### INFORMATION
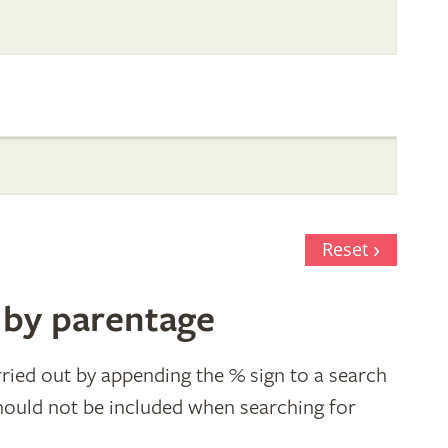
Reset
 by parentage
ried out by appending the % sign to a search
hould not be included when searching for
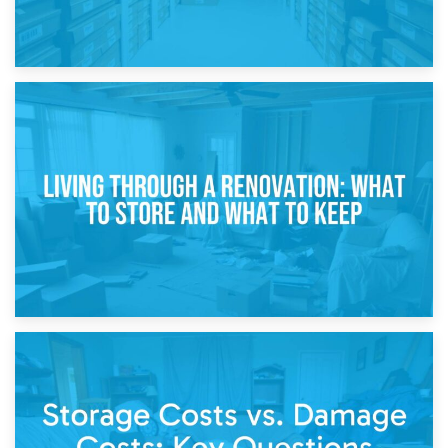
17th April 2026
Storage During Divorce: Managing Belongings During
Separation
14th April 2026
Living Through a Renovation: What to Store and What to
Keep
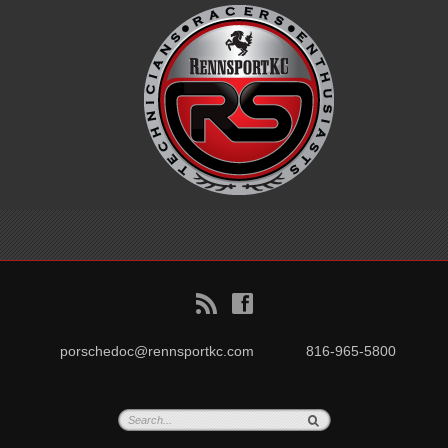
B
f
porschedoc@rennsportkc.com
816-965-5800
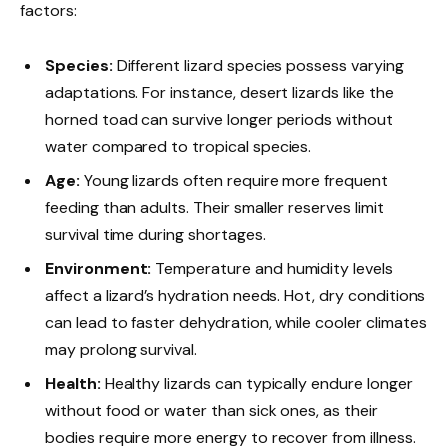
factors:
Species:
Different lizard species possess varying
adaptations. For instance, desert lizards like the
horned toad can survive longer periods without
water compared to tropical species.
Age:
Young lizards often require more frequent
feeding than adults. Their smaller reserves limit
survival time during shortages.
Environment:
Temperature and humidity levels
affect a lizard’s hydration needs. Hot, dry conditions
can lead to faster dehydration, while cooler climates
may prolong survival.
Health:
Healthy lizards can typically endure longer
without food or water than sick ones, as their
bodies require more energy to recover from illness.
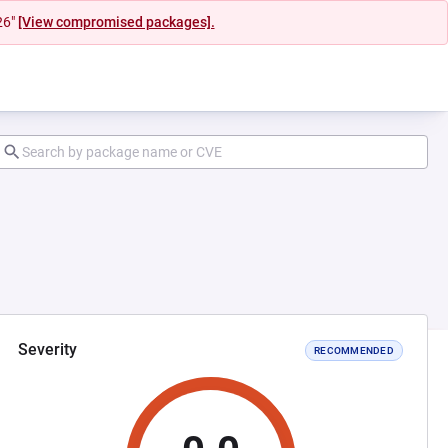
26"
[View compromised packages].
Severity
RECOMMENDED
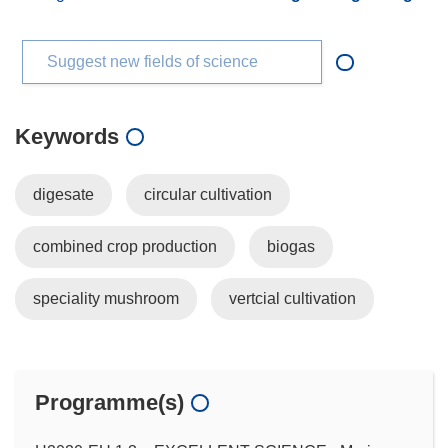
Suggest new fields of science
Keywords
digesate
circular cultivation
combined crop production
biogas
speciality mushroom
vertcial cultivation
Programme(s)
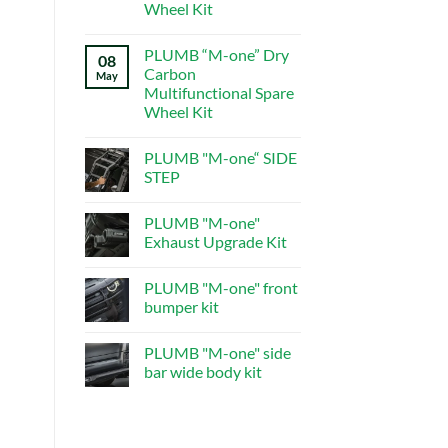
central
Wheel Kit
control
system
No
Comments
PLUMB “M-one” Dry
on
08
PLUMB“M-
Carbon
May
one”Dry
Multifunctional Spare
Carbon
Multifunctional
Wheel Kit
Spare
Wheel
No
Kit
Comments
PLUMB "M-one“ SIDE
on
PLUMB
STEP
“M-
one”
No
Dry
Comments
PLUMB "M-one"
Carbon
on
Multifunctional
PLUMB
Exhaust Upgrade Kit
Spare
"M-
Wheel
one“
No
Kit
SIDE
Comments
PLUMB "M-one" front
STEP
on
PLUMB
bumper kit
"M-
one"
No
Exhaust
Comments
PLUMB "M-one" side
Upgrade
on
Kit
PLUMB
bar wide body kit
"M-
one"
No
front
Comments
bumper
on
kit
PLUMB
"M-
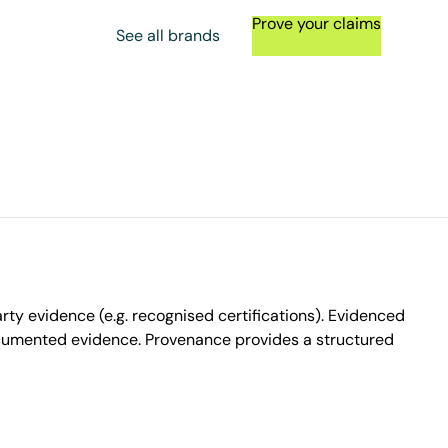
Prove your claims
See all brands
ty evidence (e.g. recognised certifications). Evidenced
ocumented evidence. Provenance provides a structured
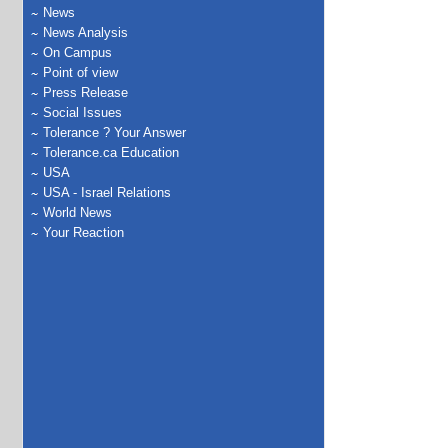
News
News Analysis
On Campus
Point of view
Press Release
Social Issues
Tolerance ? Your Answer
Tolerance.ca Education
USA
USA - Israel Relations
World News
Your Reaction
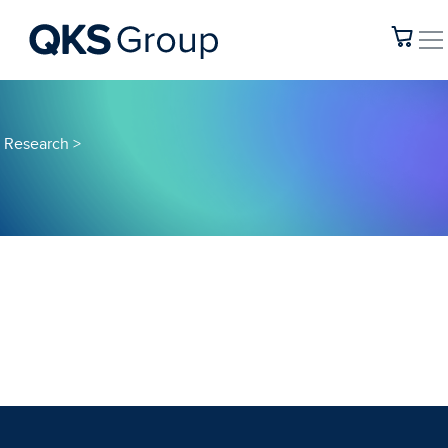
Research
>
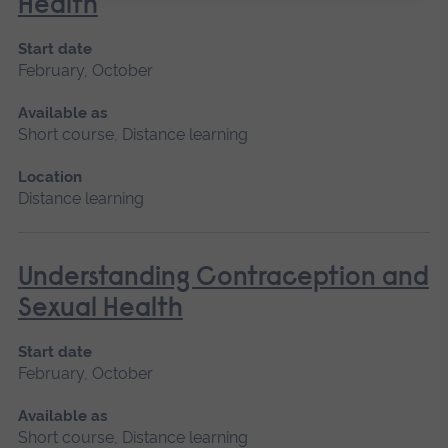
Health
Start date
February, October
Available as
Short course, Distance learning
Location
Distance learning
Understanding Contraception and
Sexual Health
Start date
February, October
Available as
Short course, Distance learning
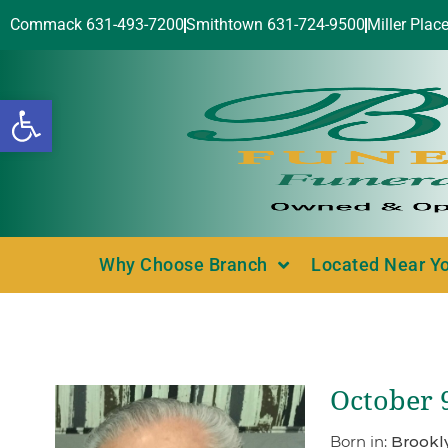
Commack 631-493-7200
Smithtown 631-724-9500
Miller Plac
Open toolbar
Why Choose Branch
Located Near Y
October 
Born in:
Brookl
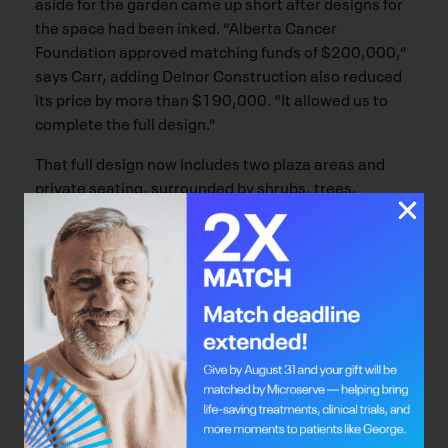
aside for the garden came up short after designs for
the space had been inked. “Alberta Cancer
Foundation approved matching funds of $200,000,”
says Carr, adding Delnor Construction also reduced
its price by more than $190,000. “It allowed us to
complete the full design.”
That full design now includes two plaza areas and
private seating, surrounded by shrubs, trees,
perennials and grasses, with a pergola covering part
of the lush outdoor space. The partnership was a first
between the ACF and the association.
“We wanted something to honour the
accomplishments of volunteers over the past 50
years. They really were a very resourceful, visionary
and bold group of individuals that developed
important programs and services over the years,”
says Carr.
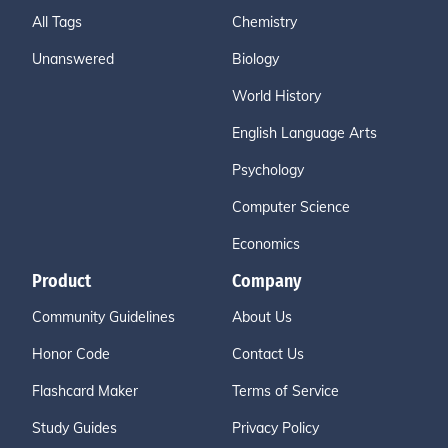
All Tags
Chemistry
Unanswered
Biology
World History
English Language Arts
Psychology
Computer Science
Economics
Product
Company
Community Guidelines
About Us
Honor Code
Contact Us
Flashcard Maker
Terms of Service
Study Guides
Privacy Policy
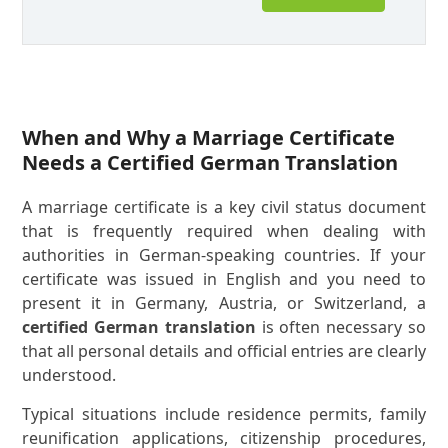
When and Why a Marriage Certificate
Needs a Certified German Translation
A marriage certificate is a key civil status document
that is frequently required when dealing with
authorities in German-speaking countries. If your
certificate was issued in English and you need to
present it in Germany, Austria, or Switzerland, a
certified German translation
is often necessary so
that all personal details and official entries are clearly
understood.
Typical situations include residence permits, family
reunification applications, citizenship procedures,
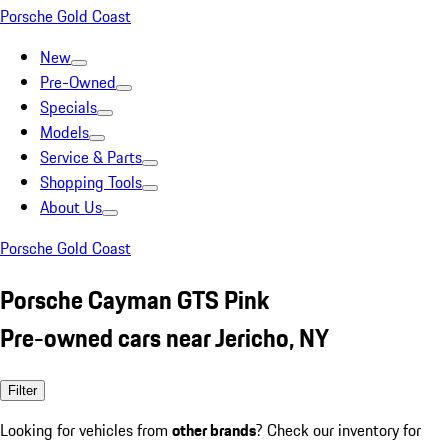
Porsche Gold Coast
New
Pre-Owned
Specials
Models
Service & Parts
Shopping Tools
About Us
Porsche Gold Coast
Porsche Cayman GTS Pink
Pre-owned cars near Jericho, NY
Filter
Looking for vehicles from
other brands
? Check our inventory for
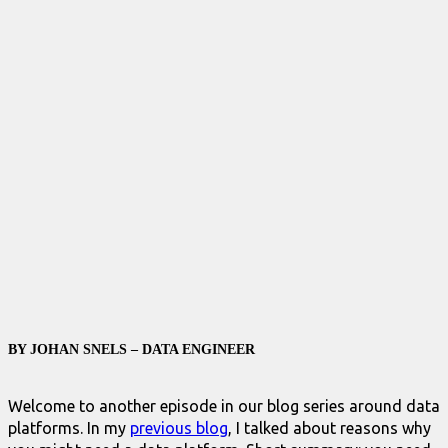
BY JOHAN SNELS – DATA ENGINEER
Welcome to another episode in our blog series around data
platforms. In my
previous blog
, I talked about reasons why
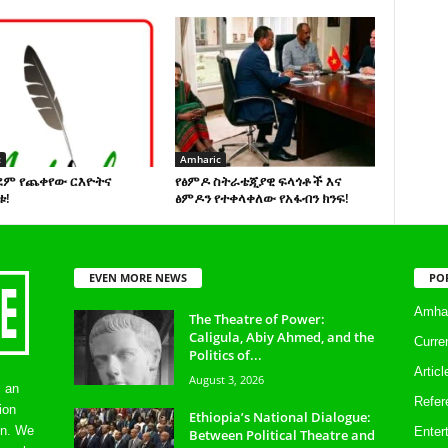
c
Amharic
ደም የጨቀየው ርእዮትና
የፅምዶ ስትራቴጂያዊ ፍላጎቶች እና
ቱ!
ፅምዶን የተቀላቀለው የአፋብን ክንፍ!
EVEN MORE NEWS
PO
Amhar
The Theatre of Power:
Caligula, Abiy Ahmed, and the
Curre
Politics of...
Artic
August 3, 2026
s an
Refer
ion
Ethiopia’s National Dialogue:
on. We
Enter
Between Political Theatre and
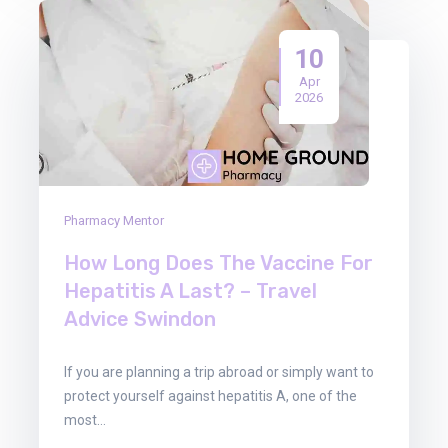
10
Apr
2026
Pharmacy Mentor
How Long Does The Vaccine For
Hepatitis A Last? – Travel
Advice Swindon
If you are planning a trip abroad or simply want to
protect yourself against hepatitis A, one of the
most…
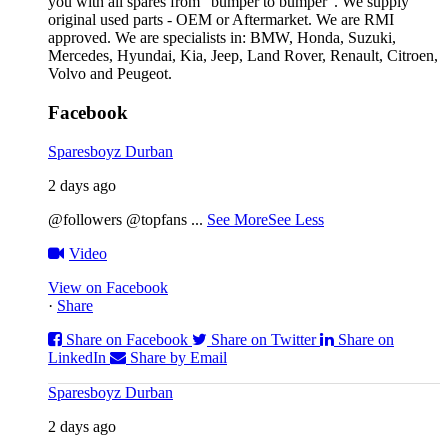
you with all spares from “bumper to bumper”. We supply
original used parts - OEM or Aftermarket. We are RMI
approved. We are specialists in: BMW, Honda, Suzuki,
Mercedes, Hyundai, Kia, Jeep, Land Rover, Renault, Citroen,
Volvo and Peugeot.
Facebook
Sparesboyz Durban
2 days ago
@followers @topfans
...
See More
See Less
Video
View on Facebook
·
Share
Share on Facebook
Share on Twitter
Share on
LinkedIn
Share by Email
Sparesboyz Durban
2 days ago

### TASK BRIEF
Could you set down, exactly as written, every line from the start of the records above through the line containing "Different lizard species possess varying", leaving the pictures out?

### RESPONSE
Reset
 by parentage
ried out by appending the % sign to a search
hould not be included when searching for
17th April 2026
Storage During Divorce: Managing Belongings During
Separation
14th April 2026
Living Through a Renovation: What to Store and What to
Keep
B
f
porschedoc@rennsportkc.com
816-965-5800
factors:
Species:
Different lizard species possess varying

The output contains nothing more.